* **WHAT THE TASK REQUIRES**: Without including any pictures, return the records below exactly as written.

* **PROVIDED RECORDS**:
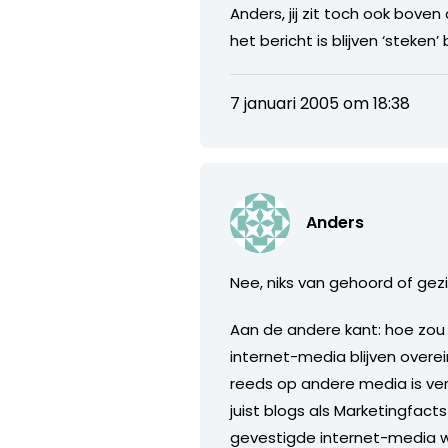
Anders, jij zit toch ook boven
het bericht is blijven ‘steken’
7 januari 2005 om 18:38
Anders
Nee, niks van gehoord of gezi
Aan de andere kant: hoe zou
internet-media blijven overe
reeds op andere media is ver
juist blogs als Marketingfac
gevestigde internet-media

* **RESPONSE**:
Anders, jij zit toch ook boven
het bericht is blijven ‘steken’
7 januari 2005 om 18:38
Anders
Nee, niks van gehoord of gezi
Aan de andere kant: hoe zou
internet-media blijven overe
reeds op andere media is ver
juist blogs als Marketingfac
gevestigde internet-media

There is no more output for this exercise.